ACTIVITY => No pictures go in the copy; retype exactly the lines from the one with "Our Commitment (61, 2126)" through the last line of the records.

RECORDS PROVIDED =>
----------

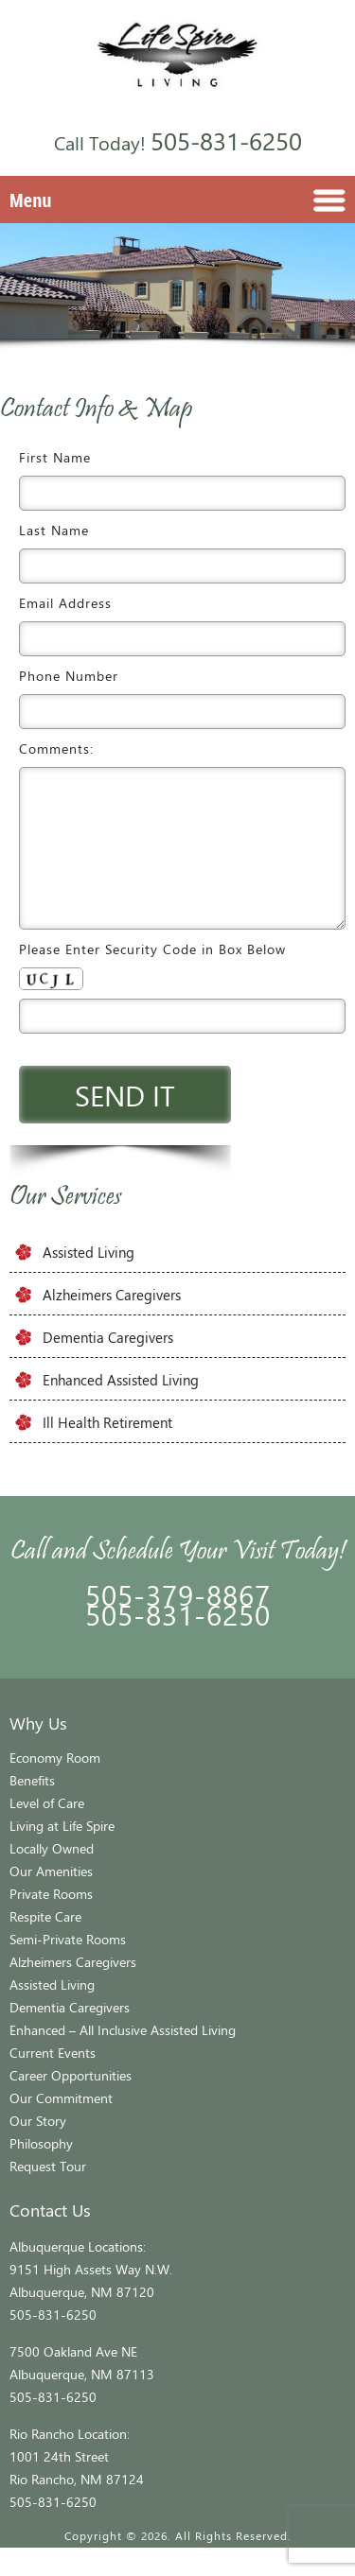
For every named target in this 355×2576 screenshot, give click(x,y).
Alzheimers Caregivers (112, 1323)
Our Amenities (51, 1899)
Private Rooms (51, 1922)
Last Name (54, 530)
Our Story (37, 2149)
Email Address (65, 603)
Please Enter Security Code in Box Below (152, 977)
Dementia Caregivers (108, 1365)
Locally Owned (51, 1877)
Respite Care (45, 1945)
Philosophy (41, 2172)
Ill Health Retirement (107, 1450)
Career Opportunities (70, 2104)
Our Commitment (61, 2126)
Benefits (32, 1809)
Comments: (56, 748)
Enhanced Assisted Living (121, 1408)
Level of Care (46, 1831)
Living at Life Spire (62, 1854)
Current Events (52, 2081)
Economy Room (54, 1786)
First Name (55, 457)
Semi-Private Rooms (67, 1967)
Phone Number (68, 676)
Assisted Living (88, 1280)
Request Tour (47, 2194)
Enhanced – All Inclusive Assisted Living (122, 2058)
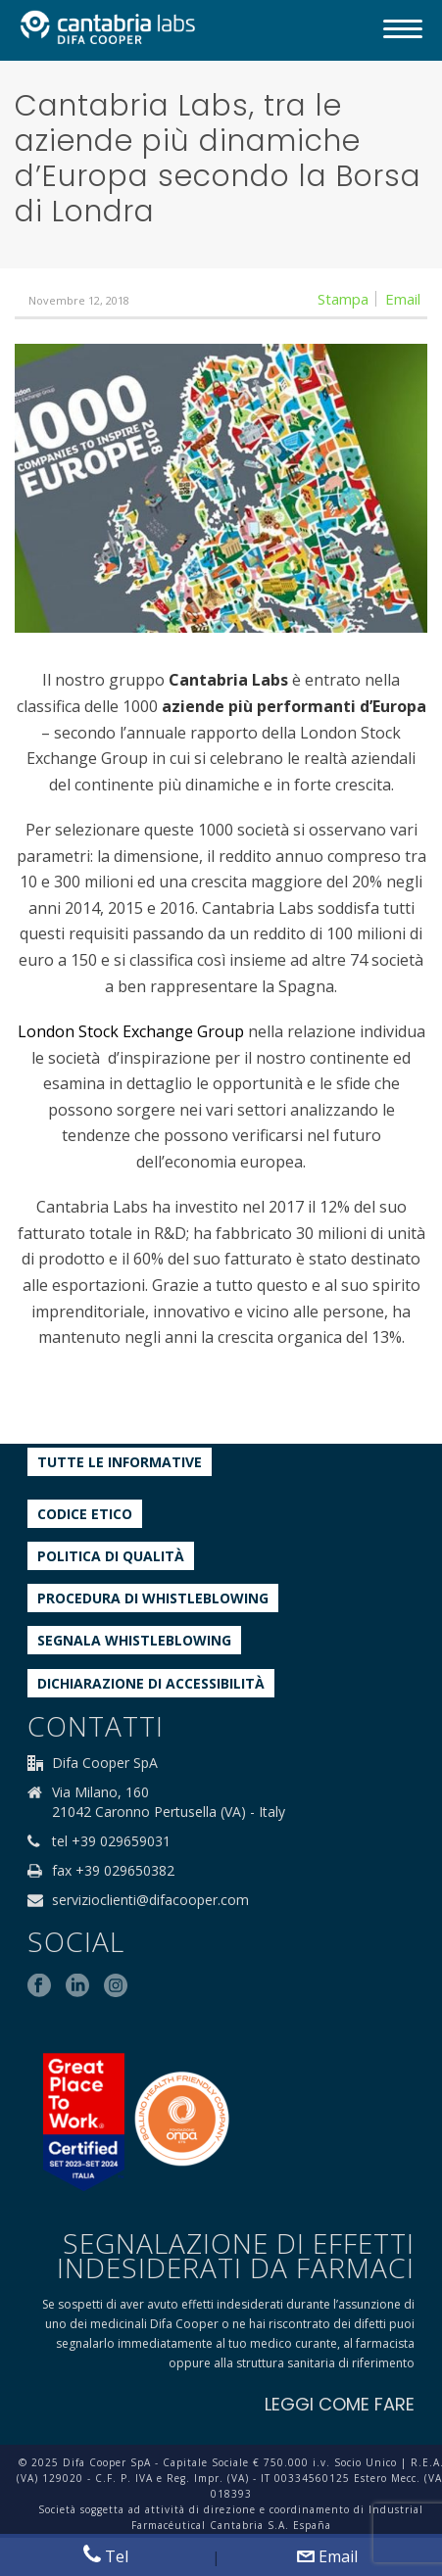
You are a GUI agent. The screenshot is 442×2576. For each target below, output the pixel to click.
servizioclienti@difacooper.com (150, 1900)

----------

RESULT =>
Our Commitment (61, 2126)
Benefits (32, 1809)
Comments: (56, 748)
Enhanced Assisted Living (121, 1408)
Level of Care (46, 1831)
Living at Life Spire (62, 1854)
Current Events (52, 2081)
Economy Room (54, 1786)
First Name (55, 457)
Semi-Private Rooms (67, 1967)
Phone Number (68, 676)
Assisted Living (88, 1280)
Request Tour (47, 2194)
Enhanced – All Inclusive Assisted Living (122, 2058)
You are a GUI agent. The screenshot is 442×2576. For each target below, output the pixel to click.
servizioclienti@difacooper.com (150, 1900)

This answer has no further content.